## Task details:
Look through the lines below and extract each one that contains "screenshot".

## Given data:
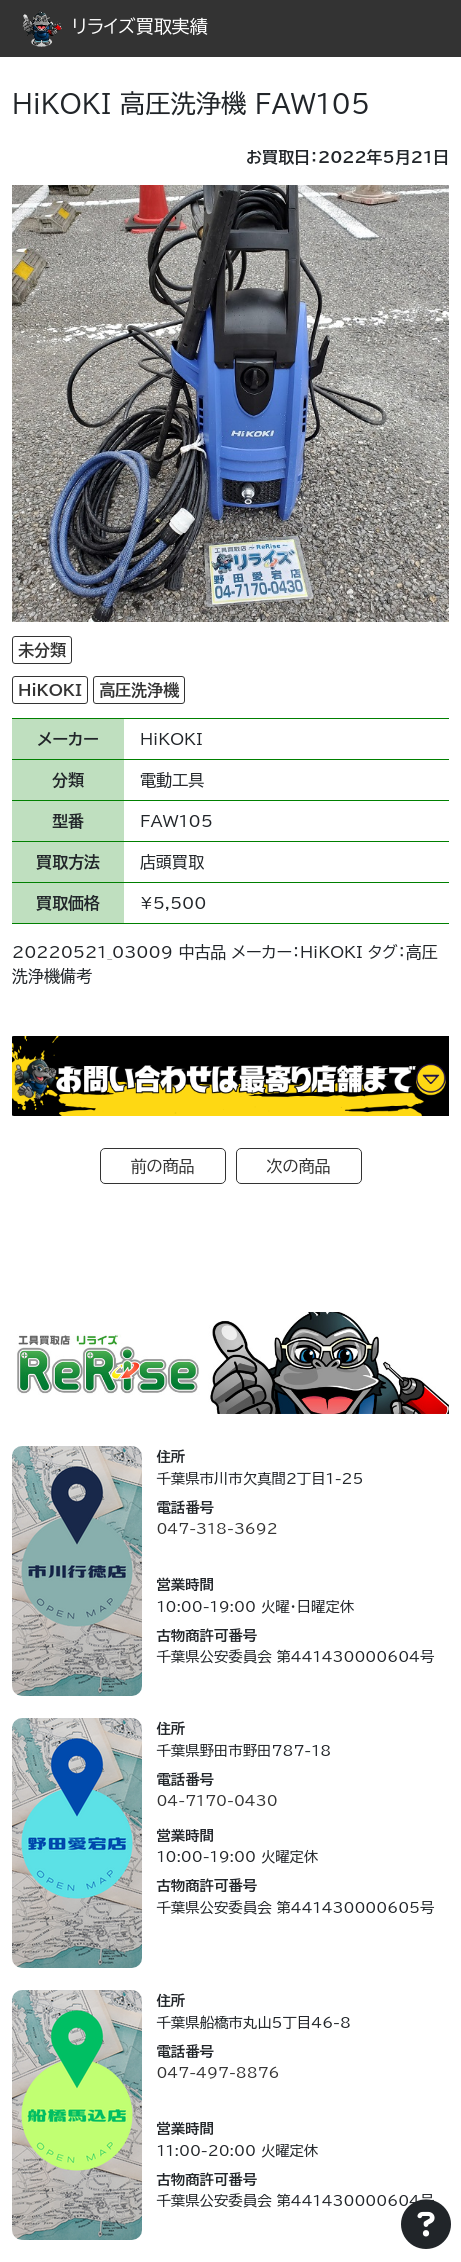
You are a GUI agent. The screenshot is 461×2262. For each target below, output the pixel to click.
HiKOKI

* * *

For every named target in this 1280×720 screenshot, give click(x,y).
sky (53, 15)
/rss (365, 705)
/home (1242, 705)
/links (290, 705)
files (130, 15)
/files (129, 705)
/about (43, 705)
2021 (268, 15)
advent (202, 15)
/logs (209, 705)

...

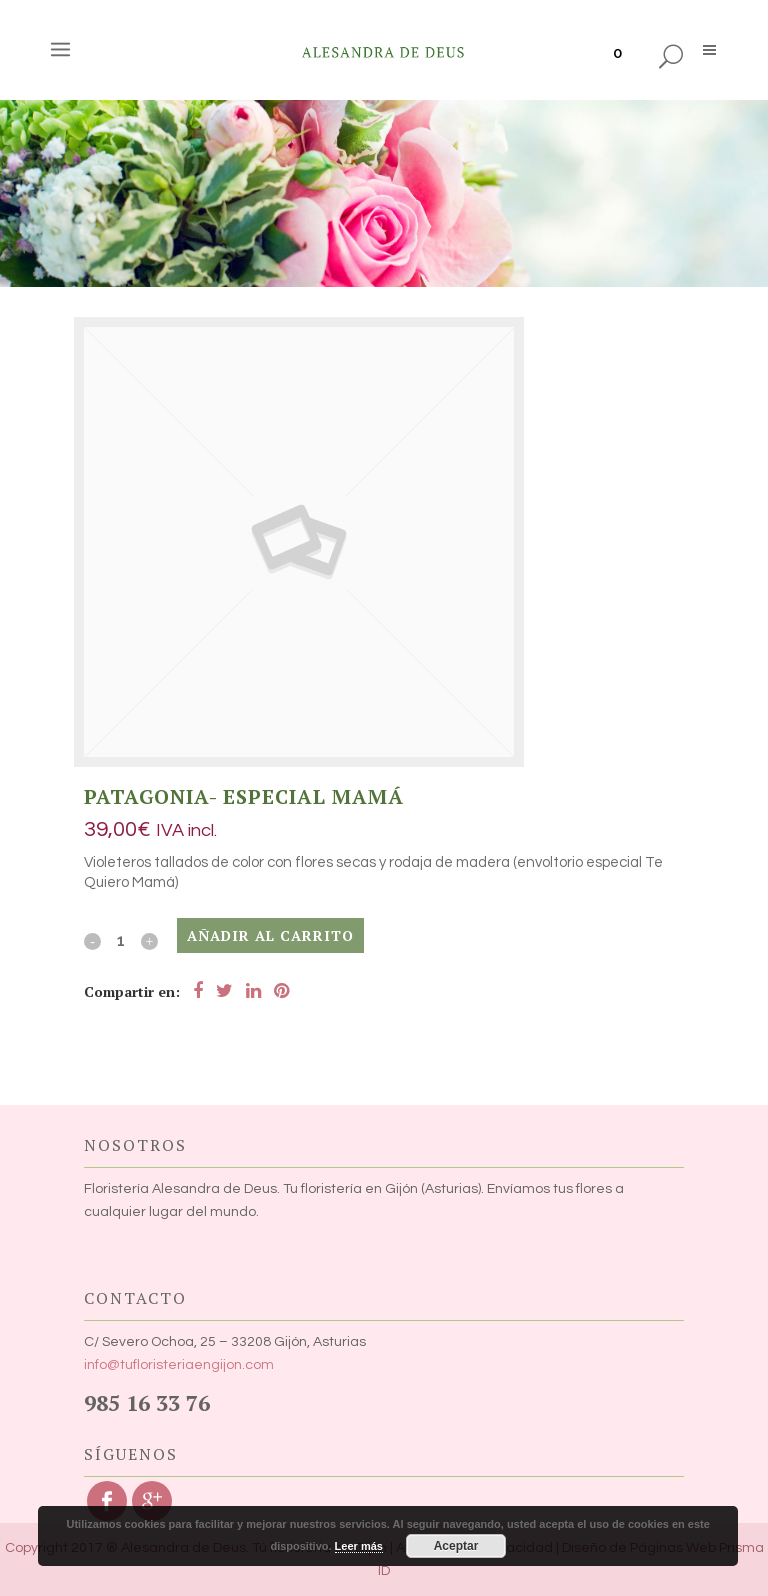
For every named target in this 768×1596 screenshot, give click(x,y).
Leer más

## Answer box:
You are a GUI agent. The screenshot is 461×2262. For each target below, output the pixel to click.
For every named target in this 1280×720 screenshot, give click(x,y).
For every named target in this 768×1596 screenshot, give click(x,y).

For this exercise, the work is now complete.